Bill Peinhardt might possess a lifetime’s knowledge of medicine, but don’t ask him to distinguish between a casket and a coffin.
“I don’t know the difference!” says the well-known retired physician and lifelong Cullman native. “Those terms may be interchangeable; I’m not sure. I do know the thing they put it in is called a ‘vault.’ I don’t really like the idea of that, because as far as I’m concerned, I’d be happy to just put it in the dirt and let it all go back to nature.”
In fairness to Dr.
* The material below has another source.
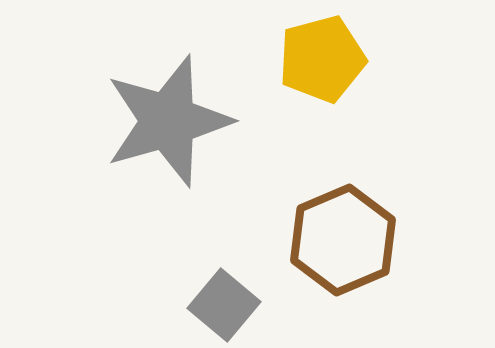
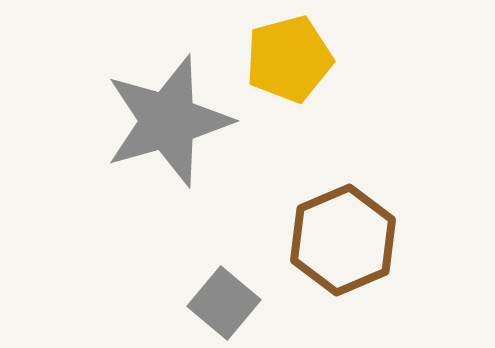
yellow pentagon: moved 33 px left
gray square: moved 2 px up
Peinhardt, until we dug in to find out why Peinhardt — a gifted woodworker with a well-equipped basement wood shop — decided to build his own coffin (the proper term, as it turns out), we didn’t know the difference either. A casket is what you’re likely to see at the majority of present-day funerals: big, rectangular, fitted with a hinged lid split so that the lower part of a body can remain covered while the head and torso are still visible.
Bill’s bespoke burial vessel, though, is far less fussy, and conforms to the conventional description of a “coffin.” It’s made of pine, it’s got a one-piece lid that someone (not Peinhardt) will have to nail shut with handmade iron nails, and it has six sides instead of four: Just like the coffins you’ve seen in old Golden-Age horror movies about vampires, it’s widest at the shoulders, but tapers inward at slight angles toward the feet and head.
For the past 10 or 15 years (He can’t quite remember when he finished it), Peinhardt’s coffin has been awaiting its yet-unknown appointed date with usefulness by occupying a nook in his Cullman basement. Peinhardt and his wife Carolyn have long gotten used to having it around, though, as he notes with a laugh, it definitely has a way of catching the surprised eye of unprepared visitors.
“Particularly the pest control people — they’ve definitely been startled by it if it’s their first time in the house!” Peinhardt jokes.
His coffin is a modest and simple exemplar of his considerable woodworking skills, and he’s the first to confess that he didn’t build it to test the limits of his craftsmanship. “No,” he muses, “it wasn’t hard to build. Just getting the angles straight on the sides was probably the most challenging thing about it.”
But despite its unpretentious design, Peinhardt’s handmade coffin is an elegant and well-made artifact of local ingenuity, affixed with sturdy iron handles crafted by local blacksmith Allan Kress (who also fashioned the iron nails), and appointed on the inside with a suitably cozy silken lining courtesy of the upholstery department at Wallace State Community College.
Peinhardt wanted his coffin kept simple. “You look at the different styles — some are quite fancy and ornate,” he says. “But I wanted to go back to what was done a long time ago, which was just a simple pine box. I can’t remember at this point whether I got that design from somewhere or if did it on my own. But it’s traditional — it’s what you think of as a ‘coffin.’ The pine is local. I sawed it at the sawmill at the [Peinhardt Living History] farm.”
Even though he’s built furniture that shows off the more delicate side of his woodworker’s skill, he’s clearly not hung up on artistic pretense when it comes to crafting his own burial box. Like the many rustic bird houses he’s made and gifted to friends, it’s meant to be functional and unassuming in its appearance — a nod to an earlier and different era, when sheer necessity compelled people to build this sort of thing when unfortunate circumstances demanded it.
“You look far back enough into the more rural times, obviously when somebody died, they’d have to nail them together a coffin,” he says. “What’s sad is if you come across a child’s coffin that someone has made in the past. Because back in the old days, they would have had to make that child’s coffin — and they would have had to make it to size.”
For all the toil and care that must’ve gone into making it, Peinhardt has to pause and think for a second about what compelled him to join the thin ranks of the few local craftsmen who’ve endeavored to construct their own coffins in the first place.
“That’s a hard one to answer,” says Peinhardt, now 77, who’s seven years into retirement from a physician’s career that spanned 40 years. “Being in medicine, you quickly come face to face with the fact that we’re all going to die. and just thinking about my own death, it was like, ‘I’d like to be prepared and build my own coffin.’”
For Peinhardt, it really is that simple — but he’s definitely not dogmatic about evangelizing the whole DIY-coffin idea to anybody else. Asked if the rest of his family has lined up to have him build their coffins, too, he just chuckles. “Nobody’s asked!” he teases. “Beyond the coffin, in fact, I have not made any plans at all about my funeral. I have two daughters living here in town — they can take care of it!”